PAPIERS PLIES, PLISSES
2014 – 2016

 

 

LES ESPACES DE L’INTIME
Toiles sur draps froissés
2013- 2016

 

Nuages – Messages- Pas-sages

La nouvelle exposition de Laure Boyer, arrive sur un nuage en habit bleu.

Déclinaisons de touches orientales inscrites dans la mémoire des débuts, une aurore vitale où la matière nuage est en soi(e) poétique.

Un Japon imaginaire voguant sur la mer bleue. Des rondeurs cotonneuses, des continents altiers poursuivent un destin mystérieux.

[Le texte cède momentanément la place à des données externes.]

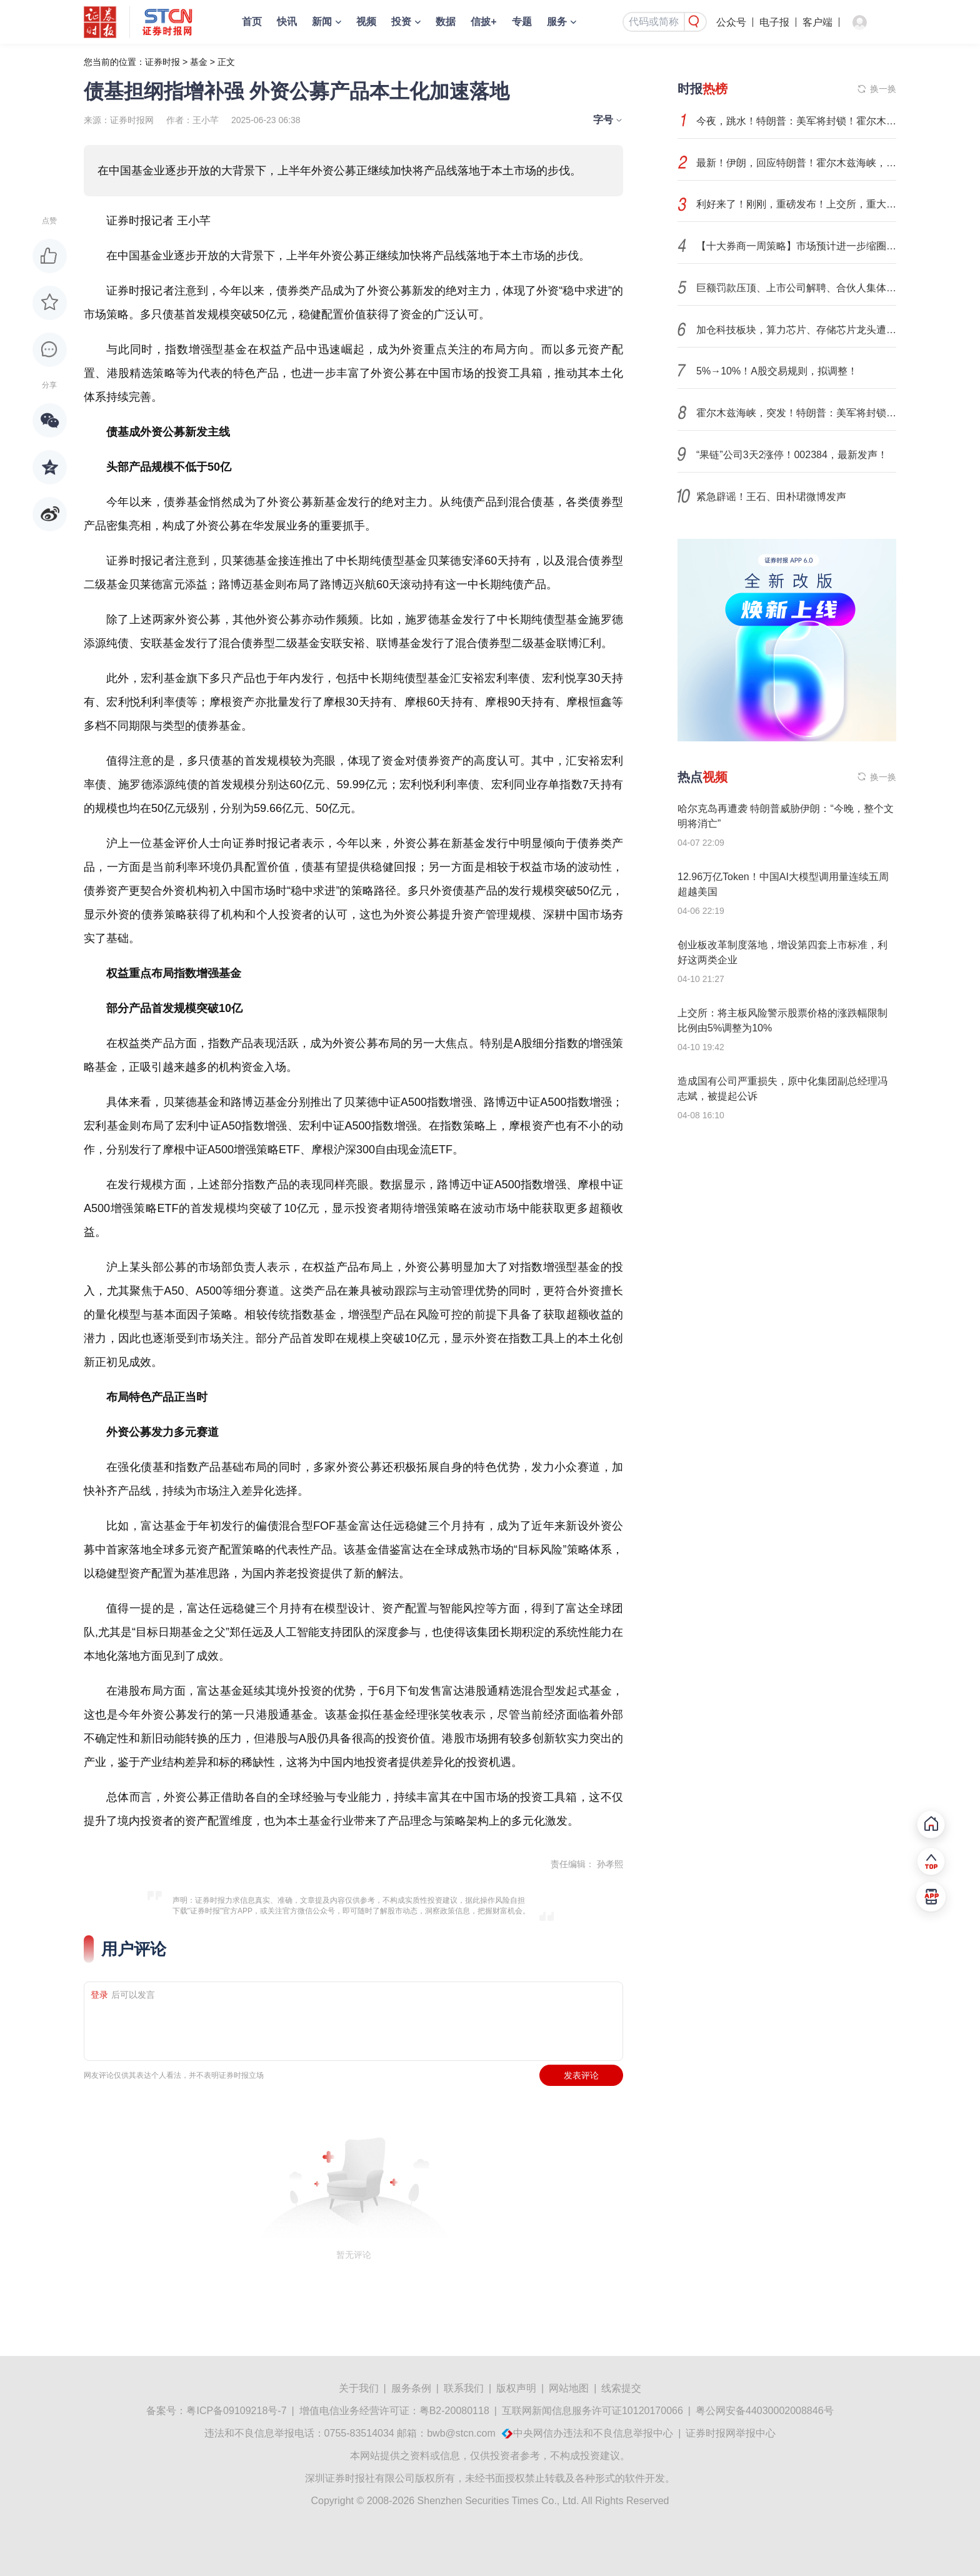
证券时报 (162, 62)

A la volupté des nuages s’oppose le trait noir, l’ombre captivante, pour scander d’oublieuses tempêtes

en mer de chine.

L’encre y poursuit sa route en paperoles indécises, petites embarcations en mémoire de l’indicible.

Calligraphie des nuages rehaussant la transparence immatérielle de l’insaisissable fil de nos vies,

que Laure Boyer capture en bandes resserrées sur l’ultime désir de laisser vivre la liberté.

 

Sylvie DARREAU-CAMINADE

Portes ouvertes sur les Nuages et les Carrés de jardins.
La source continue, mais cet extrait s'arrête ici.